Kheadaha in Sonarpur was woken out of its reverie with news that its municipal school was to play host to one of India's biggest celebrities.
The school itself has a fascinating story to tell thanks to its visionary Principal. It is not just a seat of education in the small village, but a model for many institutions across India that has transformed many a life. Kheadaha High School is part of NDTV's Support My School campaign, an effort to revitalise dysfunctional schools, in far flung areas across the country.
So on this April day, the NDTV crew travelled to Kheadaha to see how a little help from us has made the school better and the smiles brighter.
There was buzz around meeting a personality the parents and children had only seen on TV. A lucky few had made it to the Eden Gardens to see India's favourite 'Dada' in person.
A blue BMW rolled into Kheadaha High School a few minutes past ten, and Sourav Ganguly made his way to the grounds.
I couldn't tell who was more excited - the 700-odd crowd or Sourav himself.
Having Dada at their school was indeed a dream come true. And an affable Sourav Ganguly enjoyed every bit of the adulation, signing autographs and shaking hands. Dada effortlessly reached out to the students and heard what the students had to say.

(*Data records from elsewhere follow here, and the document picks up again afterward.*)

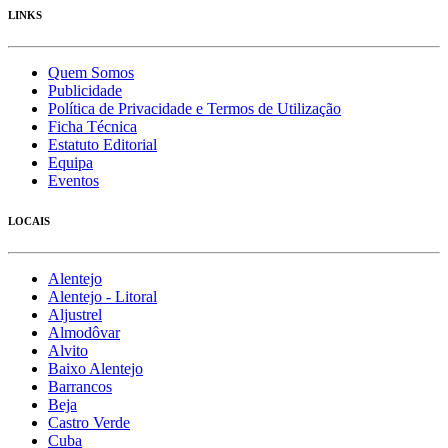
LINKS
Quem Somos
Publicidade
Política de Privacidade e Termos de Utilização
Ficha Técnica
Estatuto Editorial
Equipa
Eventos
LOCAIS
Alentejo
Alentejo - Litoral
Aljustrel
Almodôvar
Alvito
Baixo Alentejo
Barrancos
Beja
Castro Verde
Cuba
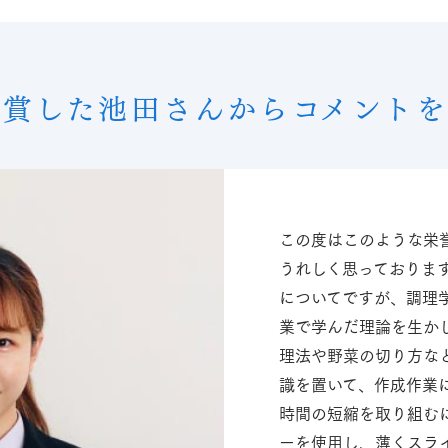
賞した池田さんからコメント
この度はこのような栄
うれしく思っておりま
についてですが、調理
業で学んだ理論を生か
理法や野菜の切り方な
識を置いて、作成作業
時間の短縮を取り組む
ーを使用し、薄くスラ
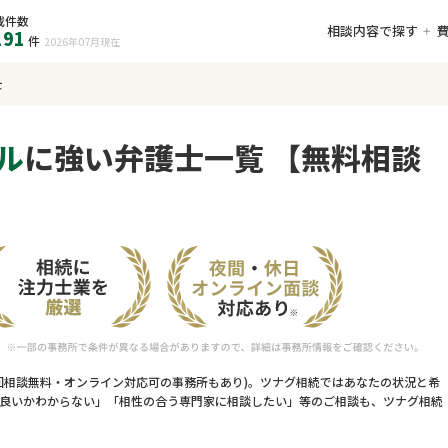
載件数
相談内容で探す
191
件
2026年07月
現在
士
ル
に強い弁護士一覧 【無料相談
回相談無料・オンライン対応可の事務所もあり)。ツナグ相続ではあなたの状況と希
良いかわからない」「相性の合う専門家に相談したい」等のご相談も、ツナグ相続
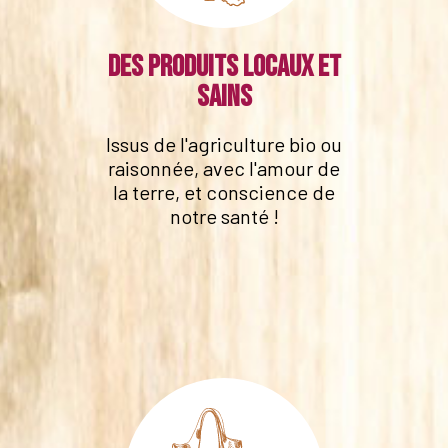
Des produits locaux et
sains
Issus de l'agriculture bio ou
raisonnée, avec l'amour de
la terre, et conscience de
notre santé !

Sourav was taken in by the campaign's idea of giving a shot in the arm to rural education. As he ambled on, he was impressed by the row of bicycles.
"You see this is the reason you will find kids here naturally fit. They do not have a paunch, unlike city kids. They cycle for kilometres to come to school, unlike us who cycle to stay fit. This is real Bengal. Ashok Dinda, who plays for Bengal comes from Midnapore and is naturally fit," he noted.

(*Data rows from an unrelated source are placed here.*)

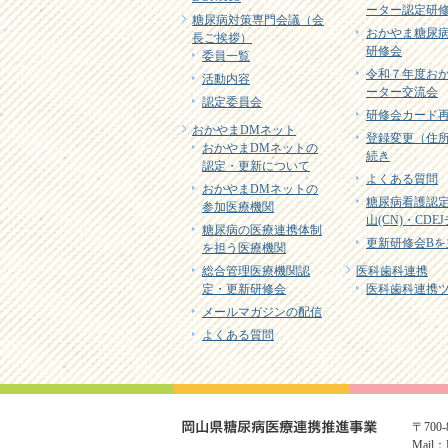
ーター認定研
糖尿病対策専門会議（会
おかやま糖尿
長ご挨拶）
研修会
委員一覧
令和７年度お
活動内容
ーター交流会
認定委員会
研修会カード
おかやまDMネット
登録変更（住
おかやまDMネットの
続き
認定・更新について
よくある質問
おかやまDMネットの
糖尿病看護認
参加医療機関
山(CN)・CD
糖尿病の医療連携体制
更新研修会Bを
を担う医療機関
総合管理医療機関認
医科歯科連携
定・更新研修会
医科歯科連携
メールマガジンの配信
よくある質問
〒700
Mail：D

"We have studied in some of the best schools of the city like St Xaviers, La Martiniere and Calcutta Boys but to come here and support this project is amazing. I am not saying have a great life, but all I appeal is, have a healthy life."

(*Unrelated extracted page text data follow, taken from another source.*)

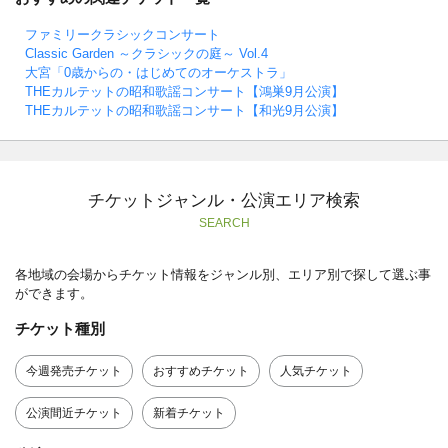
ファミリークラシックコンサート
Classic Garden ～クラシックの庭～ Vol.4
大宮「0歳からの・はじめてのオーケストラ」
THEカルテットの昭和歌謡コンサート【鴻巣9月公演】
THEカルテットの昭和歌謡コンサート【和光9月公演】
チケットジャンル・公演エリア検索
SEARCH
各地域の会場からチケット情報をジャンル別、エリア別で探して選ぶ事
ができます。
チケット種別
今週発売チケット
おすすめチケット
人気チケット
公演間近チケット
新着チケット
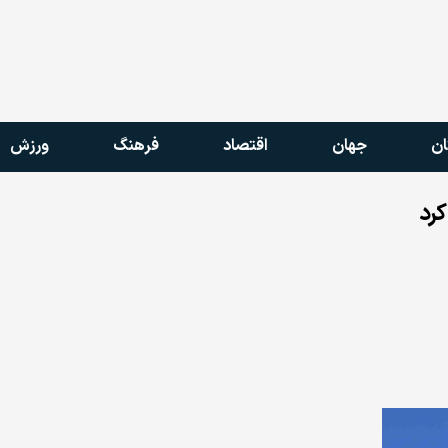
ان
جهان
اقتصاد
فرهنگ
ورزش
کرد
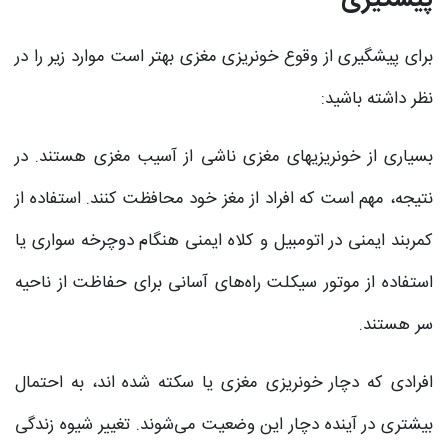
برای پیشگیری از وقوع خونریزی مغزی بهتر است موارد زیر را در
نظر داشته باشید:
بسیاری از خونریزیهای مغزی ناشی از آسیب مغزی هستند. در
نتیجه، مهم است که افراد از مغز خود محافظت کنند. استفاده از
کمربند ایمنی در اتومبیل و کلاه ایمنی هنگام دوچرخه سواری یا
استفاده از موتور سیکلت راه‌های آسانی برای حفاظت از ناحیه
سر هستند.
افرادی که دچار خونریزی مغزی یا سکته شده اند، به احتمال
بیشتری در آینده دچار این وضعیت می‌شوند. تغییر شیوه زندگی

This is exactly what the project aims for- health through better sanitation, clean drinking water and hygienic surroundings. By lifting the standards of health and sanitation, Kheadaha High School has managed to get girls back to school.
The school's transformation began in 2005 when the new principal was appointed. Altup Sekh, a dynamic man in his fifties saw an opportunity to script a turnaround. And so he did. The school, which had two rooms with temporary shades now has three buildings and several class rooms. It has 1489 students - 361 from the tribal community.
The biggest achievement for Mr Sekh was to be able to stem the rate of drop-outs. He is a good captain who has built a good team, just like Dada, ten years ago. Today, Kheadaha High School has basics like toilets, electricity and mid-day meals.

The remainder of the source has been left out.